| Extracted page text data |
····················

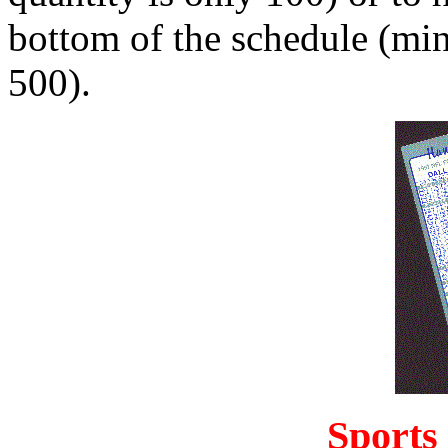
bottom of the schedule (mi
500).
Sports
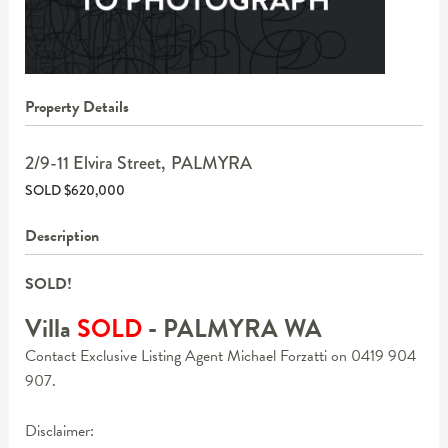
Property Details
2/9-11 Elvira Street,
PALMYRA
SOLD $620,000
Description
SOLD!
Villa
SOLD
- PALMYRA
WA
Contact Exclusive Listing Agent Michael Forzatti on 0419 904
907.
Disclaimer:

····················

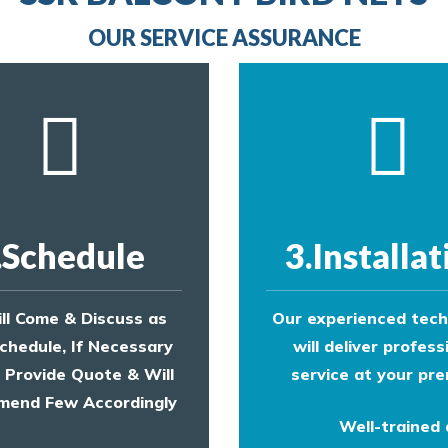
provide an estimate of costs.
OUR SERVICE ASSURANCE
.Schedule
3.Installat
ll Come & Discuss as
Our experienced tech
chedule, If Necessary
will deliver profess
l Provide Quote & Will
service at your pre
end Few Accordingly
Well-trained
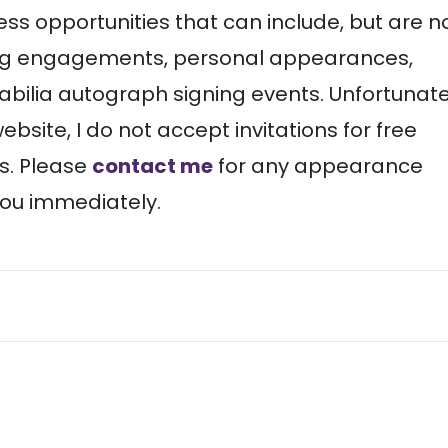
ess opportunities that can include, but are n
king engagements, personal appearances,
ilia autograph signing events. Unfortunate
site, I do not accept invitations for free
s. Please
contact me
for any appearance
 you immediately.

····················

| Work to complete |
Using the records above, return verbatim only the part that opens with the line containing "will deliver profess" and closes with the line containing "you immediately."; pictures stay out.

| Exercise output |
will deliver profess
l Provide Quote & Will
service at your pre
end Few Accordingly
Well-trained
ess opportunities that can include, but are n
king engagements, personal appearances,
ilia autograph signing events. Unfortunate
site, I do not accept invitations for free
s. Please
contact me
for any appearance
 you immediately.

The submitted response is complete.